BEGIN Data in this exercise

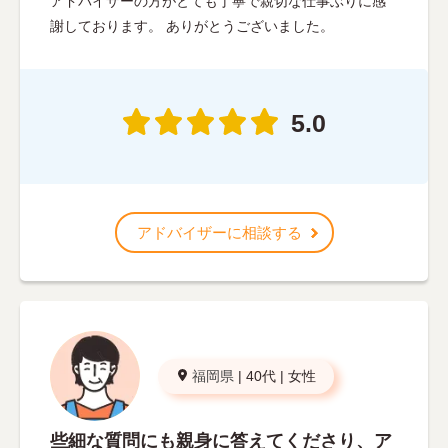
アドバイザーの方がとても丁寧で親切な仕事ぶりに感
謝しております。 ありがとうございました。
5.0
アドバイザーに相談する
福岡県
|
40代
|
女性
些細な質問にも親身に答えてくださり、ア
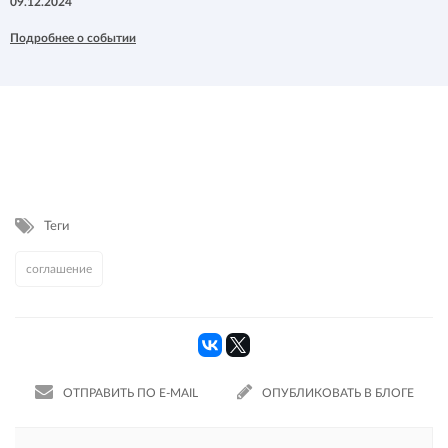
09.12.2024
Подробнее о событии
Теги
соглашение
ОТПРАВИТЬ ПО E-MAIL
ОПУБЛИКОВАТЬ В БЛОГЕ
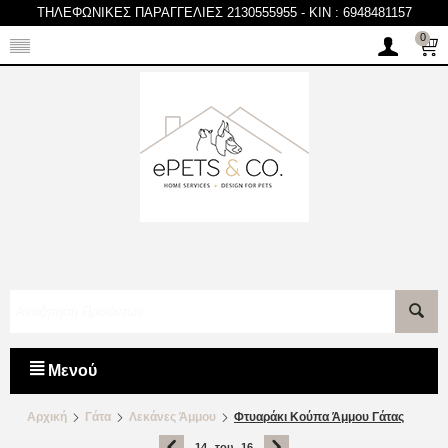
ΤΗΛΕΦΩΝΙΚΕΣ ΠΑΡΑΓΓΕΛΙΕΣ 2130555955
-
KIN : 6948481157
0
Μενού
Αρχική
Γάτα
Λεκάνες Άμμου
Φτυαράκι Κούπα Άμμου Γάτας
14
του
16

END Data in this exercise
BEGIN Data in this exercise

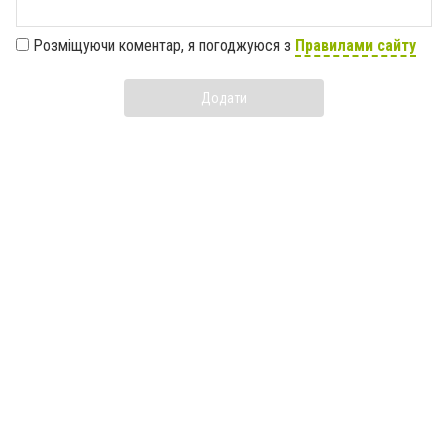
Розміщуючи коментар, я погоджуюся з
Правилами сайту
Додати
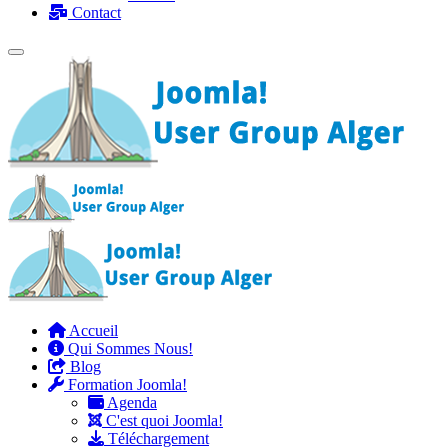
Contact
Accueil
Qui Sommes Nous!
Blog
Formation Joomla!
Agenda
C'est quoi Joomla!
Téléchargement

END Data in this exercise

_Assigned task_. Search the data for "Άμμου". Copy every line that has it.

_Your solution_.
Λεκάνες Άμμου
Φτυαράκι Κούπα Άμμου Γάτας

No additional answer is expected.